Many months ago that was fixed by allowing // comments in system
headers.
fixincl no longer makes that change.  I will send you under separate
cover
a tarball of the current gcc/fixinc directory.  It ought to be a drop-in
replacement for whatever you are working with.  Let me know what your
resulting
issues are.

Here is one I have:  OpenServer 5 comes with an include subdirectory:

   /usr/include/oldstyle

wherein the K&R style of headers reside.  Needless to say, a lot of
the headers are fixed.  But it is pointless to do so.  They are never
(or should never be) seen by the ANSI/ISO/C9x flavor of C compiler.
Therefore, it would be good to omit them from fixinc processing.
I propose an addition to the platform specific headers that, when
defined, provides a file name pattern for fixincl to ignore.  For
OSr5, that would be "oldstyle/.*".  For Linux, alas, that would *not*
be ".*".  At least, not unconditionally.  It would have to depend
upon the version of libc because it, occasionally, has bugs, too.

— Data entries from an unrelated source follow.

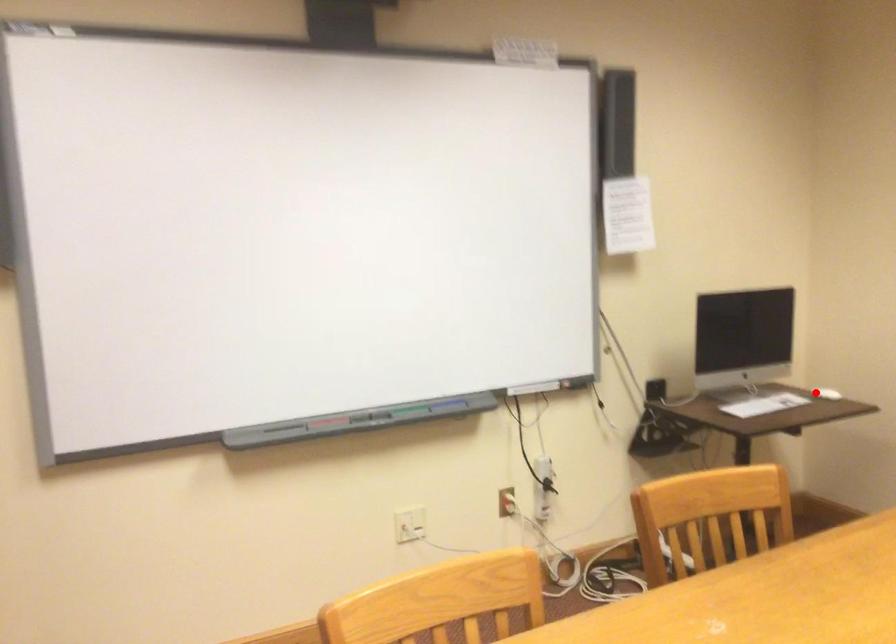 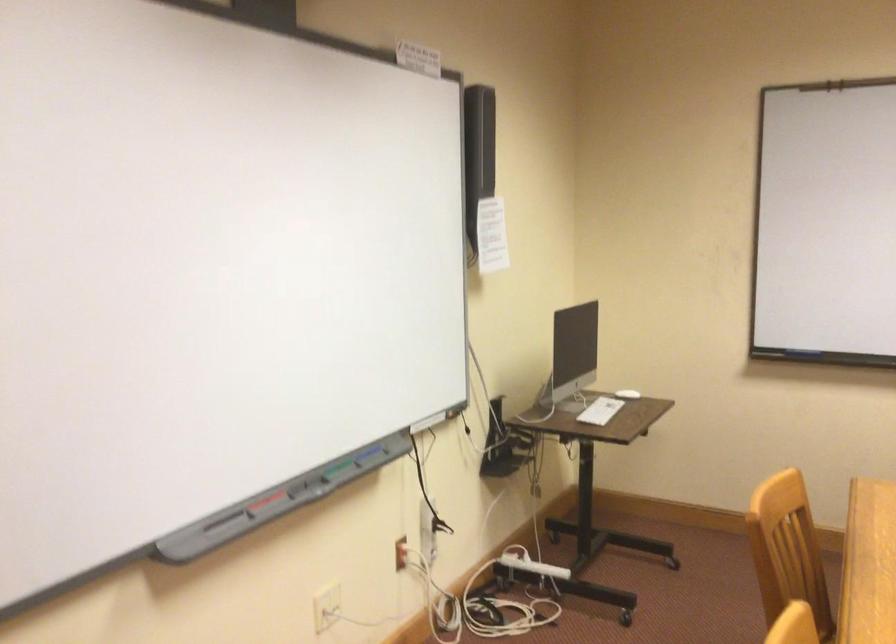 Question: I am providing you with two images of the same scene from different viewpoints. A red point is marked on the first image. Can you still see the location of the red point in image 2?

Choices:
 (A) Yes
 (B) No

Answer: (A) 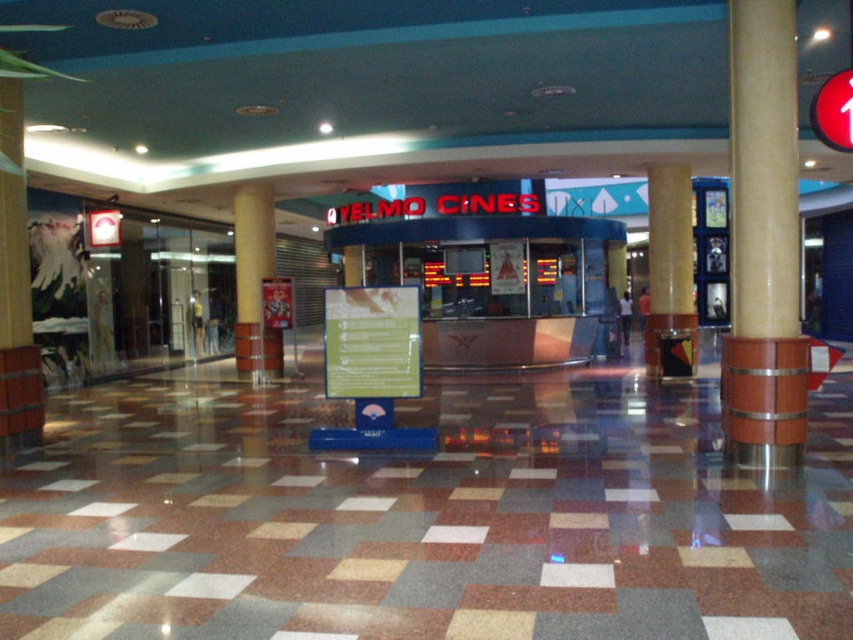 You are standing at the entrance of Yelmo Cines and need to locate the ticket counter. According to the image, where is the brown polished wood at center located in terms of coordinates?

The brown polished wood at center is located at coordinates point (763, 241).

You are standing in the mall entrance and want to buy a movie ticket. There are two pillars in front of you, the brown marble pillar at center and the brown polished pillar at center. Which pillar should you stand next to if you want to be on the left side of the ticket counter?

You should stand next to the brown polished pillar at center because the brown marble pillar at center is to its right, meaning the brown polished pillar at center is on the left side of the ticket counter. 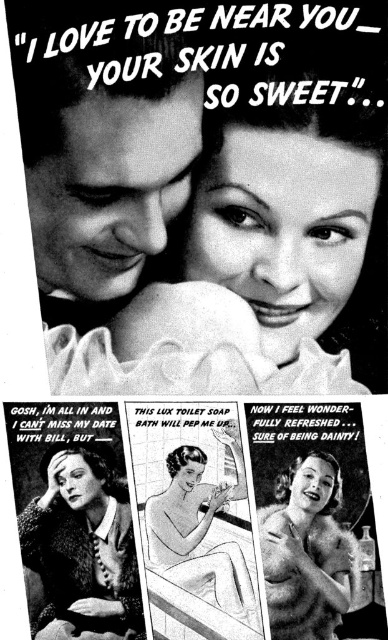 Question: Estimate the real-world distances between objects in this image. Which object is closer to the knitted sweater at lower left?

Choices:
 (A) fuzzy fur coat at lower right
 (B) smooth porcelain soap at center
 (C) smooth skin at center

Answer: (B)

Question: Which point is closer to the camera?

Choices:
 (A) fuzzy fur coat at lower right
 (B) knitted sweater at lower left
 (C) smooth skin at upper center

Answer: (C)

Question: Among these points, which one is farthest from the camera?

Choices:
 (A) (204, 506)
 (B) (51, 225)

Answer: (A)

Question: Is smooth skin at upper center positioned before fuzzy fur coat at lower right?

Choices:
 (A) yes
 (B) no

Answer: (A)

Question: In this image, where is knitted sweater at lower left located relative to fuzzy fur coat at lower right?

Choices:
 (A) right
 (B) left

Answer: (B)

Question: Is smooth skin at upper center wider than knitted sweater at lower left?

Choices:
 (A) yes
 (B) no

Answer: (A) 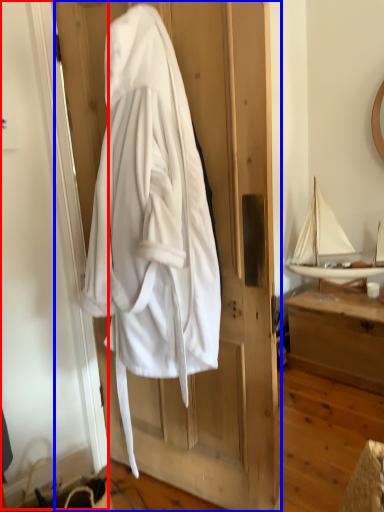 Question: Which object is further to the camera taking this photo, screen door (highlighted by a red box) or door (highlighted by a blue box)?

Choices:
 (A) screen door
 (B) door

Answer: (B) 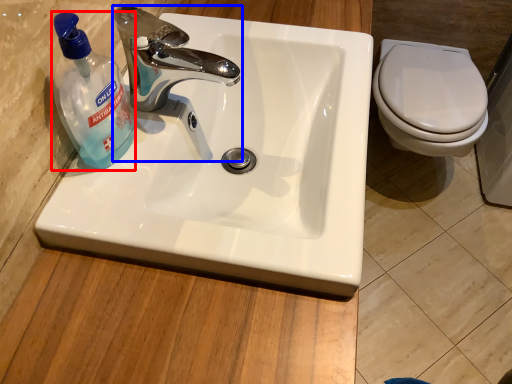 Question: Which of the following is the farthest to the observer, cleaning product (highlighted by a red box) or tap (highlighted by a blue box)?

Choices:
 (A) cleaning product
 (B) tap

Answer: (B)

Perhaps along the lines of:

  #if libc-is-newer-than-some-threshhold
  #  define  FIXINC_BYPASS_PATTERN  ".*"
  #endif

> I end up with lots of private copies of include files in the gcc directory
> after a build. When the rpm is updated later the private copy isn't.

That would be solvable if fix-headers and fixincl were a single,
separable
process.  You cannot just install "fixincl" and rerun it because of what
fix-headers does later  :-(.

> Now when the interface of a library in the rpm changed accessing it with older
> include files usually leads to miscompiled programs.
> 
> My current solution is to simply rm -rf the files after install, but not
> generating them in the first time would be better and faster.
> 
> I would appreciate it if you could consider a --disable-fixincl switch.

I hate command line switches that are always used in one context
and never used in another.  Better to have the context be queried about
or provide the information, as I have suggested above.